「仁木悦子「陽の翳る街」」
仁木悦子「陽の翳る街」は、1982年に講談社から書下ろしで出版された。
新書版の200ページの短めの長編で、10年ぶりの長編であり、さらには仁木の最後の長編ともなった。
カバーに著者紹介と写真と、著者のことばがある。
仁木はそこで「小さな街の商店街の人間たちの登場する作品を書いてみました。」と書いている。
商店街の4人が遭遇した事件に関わって行く、話の展開となる。
7章の章題が、「花の散る街」「翳のさす街」のように「街」び統一されている。
作者は「本当の主人公は、街そのものであるかもしれません。」としている。
(2024/04/03)
「仁木悦子「粘土の犬」」
仁木悦子「粘土の犬」は、1958年に大日本雄弁会講談社から出版された、仁木の短編集だ。
「粘土の犬」は、変形ハードカバーの箱入りで、白地の箱は「猫は知っていた」の外観と類似がある。

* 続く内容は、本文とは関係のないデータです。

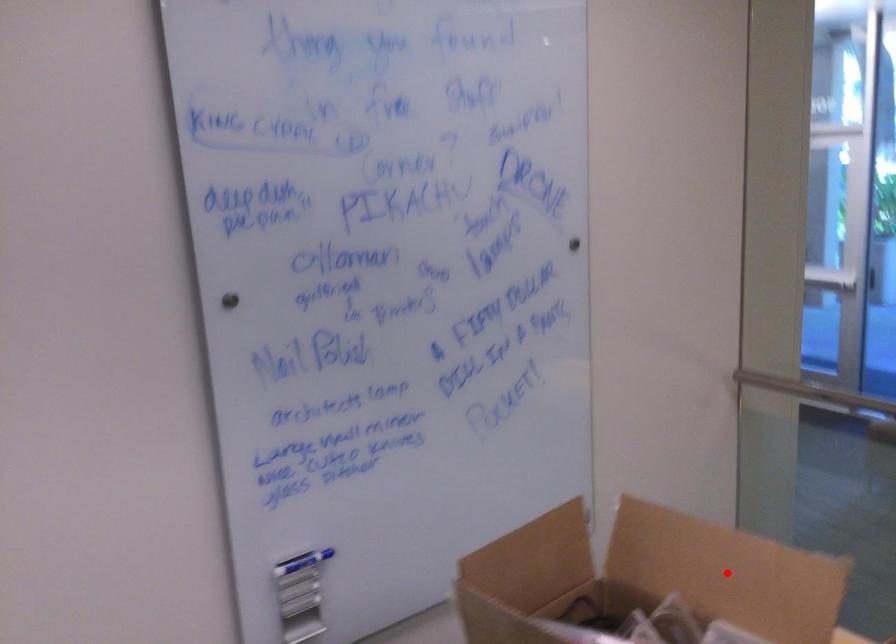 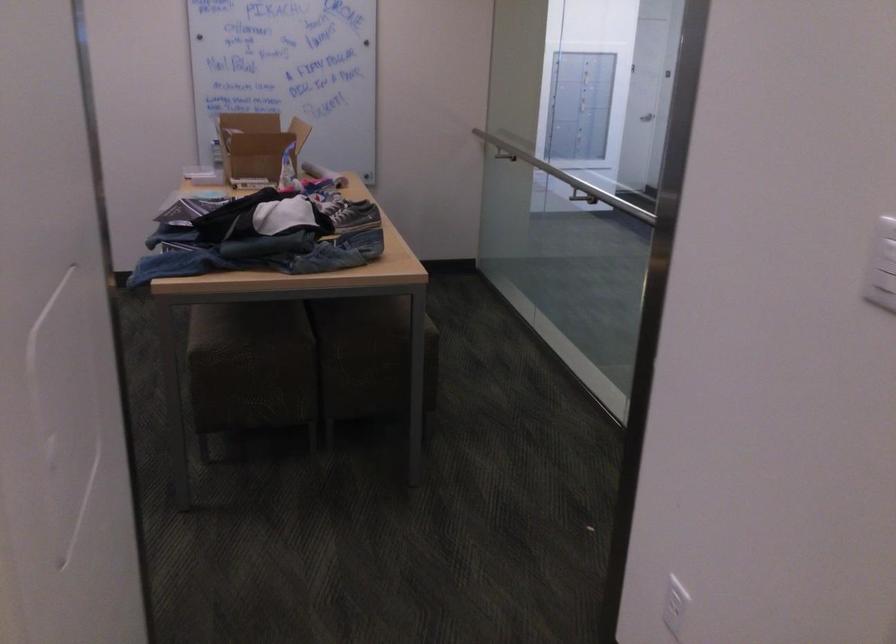 Question: I am providing you with two images of the same scene from different viewpoints. A red point is marked on the first image. At the location where the point appears in image 1, is it still visible in image 2?

Choices:
 (A) Yes
 (B) No

Answer: (B)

収録作は、「かあちゃんは犯人じゃない」「灰色の手袋」「黄色い花」「弾丸は飛び出した」「粘土の犬」だ。
「かあちゃんは犯人じゃない」は子供の視点から描いた短編で、仁木の得意分野だ。
「灰色」「黄色い」「弾丸は」の3作は、仁木雄太郎が探偵で仁木悦子がワトソン役のシリーズ作品だ。
「粘土の犬」は目が見えない人が主人公であり、触れたものの記憶が何かを描く。
初期の作品群だが、いずれも後に度々アンソロジーに採用された代表作だ。
(2024/04/13)
「仁木悦子「赤い痕」」
仁木悦子「赤い痕」は東都書房から1961年に出版された。
4作収録の2冊目の短編集だ、後期は仁木は短編中心になり、作品集が増えるがこの時期は少ない。

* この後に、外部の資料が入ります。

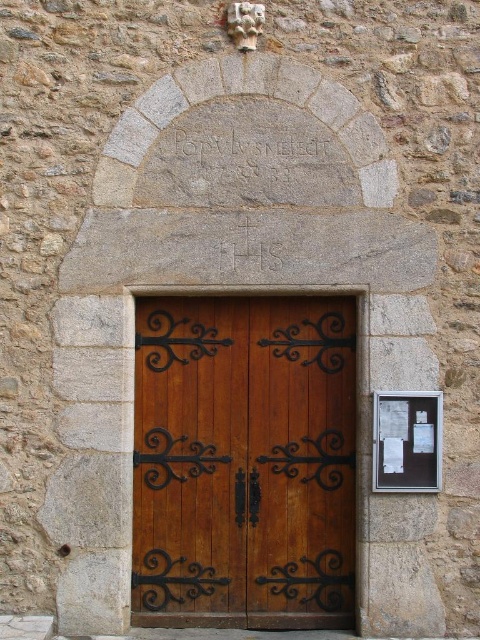 You are a visitor arriving at the historic stone building. You notice the carved stone inscription at center and the white paper noticeboard at right. Which object is positioned higher in the scene?

The carved stone inscription at center is positioned higher than the white paper noticeboard at right.

Based on the photo, you are standing at the entrance of the historic building and want to read both the carved stone inscription at center and the white paper noticeboard at right. Which one do you need to step closer to in order to read?

You need to step closer to the white paper noticeboard at right because the carved stone inscription at center is already closer to you, so it is further away than the noticeboard. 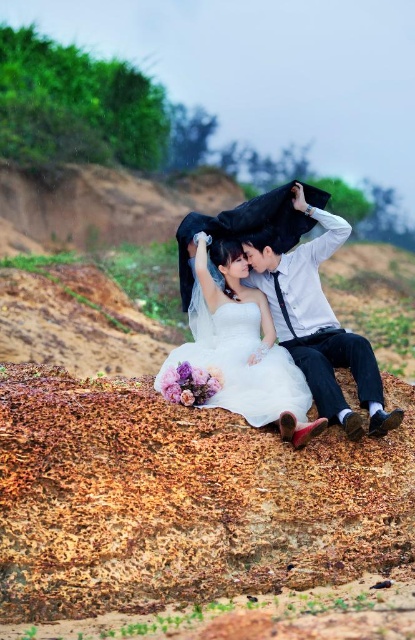 Question: Which point is farther to the camera?

Choices:
 (A) white satin shirt at center
 (B) white satin dress at center

Answer: (A)

Question: Among these points, which one is nearest to the camera?

Choices:
 (A) (214, 317)
 (B) (309, 211)

Answer: (A)

Question: From the image, what is the correct spatial relationship of white satin shirt at center in relation to white satin dress at center?

Choices:
 (A) right
 (B) left

Answer: (A)

Question: Which point appears closest to the camera in this image?

Choices:
 (A) (312, 388)
 (B) (207, 362)

Answer: (A)

Question: Does white satin shirt at center have a larger size compared to white satin dress at center?

Choices:
 (A) no
 (B) yes

Answer: (B)

Question: Does white satin shirt at center appear over white satin dress at center?

Choices:
 (A) no
 (B) yes

Answer: (B) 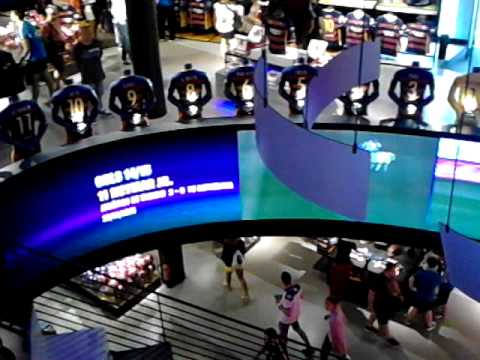 The width and height of the screenshot is (480, 360). Identify the location of right screen. (475, 175). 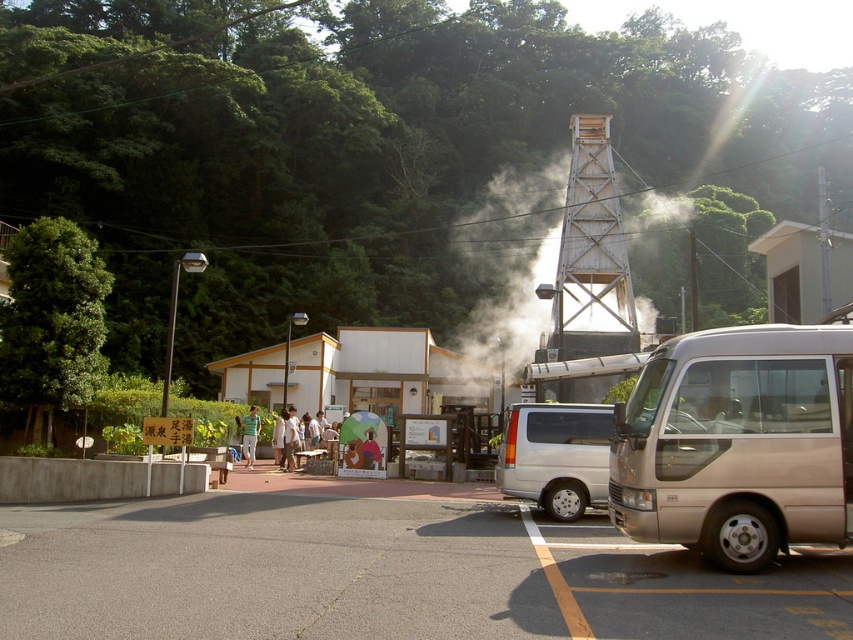 Based on the scene description, where exactly is the white smoke at center located in terms of coordinates?

The white smoke at center is located at coordinates point (592, 252).

You are a maintenance worker who needs to reach the wooden lattice tower at center from the parking area. There is white smoke at center coming from a vent nearby. If the safety protocol requires staying at least 5 meters away from any smoke emission, are you compliant with the protocol when approaching the tower?

The distance between the white smoke at center and the wooden lattice tower at center is 4.27 meters. Since the required safety distance is 5 meters, approaching the tower would mean you are within 4.27 meters of the smoke, which is less than the required 5 meters. Therefore, you are not compliant with the safety protocol. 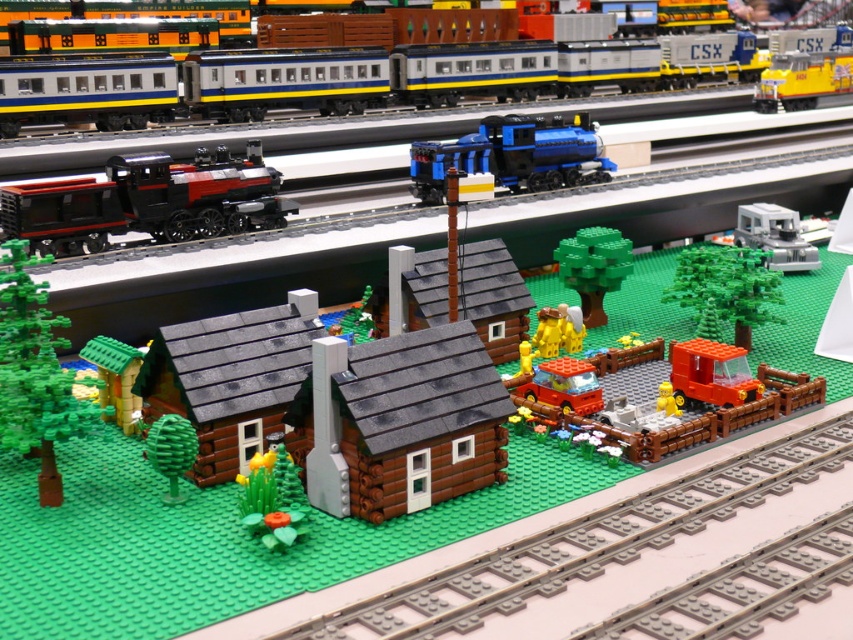 Looking at this image, you are standing in the Lego railway scene and want to place a new Lego piece. You have two points to choose from, point 1 at point (247, 188) and point 2 at point (492, 157). Which point is closer to you?

Point 1 at point (247, 188) is closer to you than point 2 at point (492, 157).

You are a toy collector examining the Lego diorama. You see the brushed metal train at upper center and the black matte train at left. Which train is positioned to the right side of the other?

The brushed metal train at upper center is positioned to the right of the black matte train at left.

You are a passenger waiting at the Lego railway station. You see the black matte train at left and the blue metallic train at center. Which train is closer to the ground?

The black matte train at left is located below the blue metallic train at center, so it is closer to the ground.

ハードカバー単行本で函入りで、作者の「あとがき」がある。
仁木雄太郎・悦子シリーズの「赤い痕」、吉村駿作シリーズの「みずほ荘殺人事件」、非シリーズ「おたね」、小宮山牧師の「罪なきものまず石をなげうて」を収録する。
仁木はあとがきで、「小宮山牧師を探偵役で登場」と書いているが、後の自選作品集で「宗教者を主人公にする難しさで、やめた」と書いている。
本作品集は多彩なキャラクターが登場して、後にも度々アンソロジー等にも採用されるが、それはバラバラであり、4作まとめてでは無かった。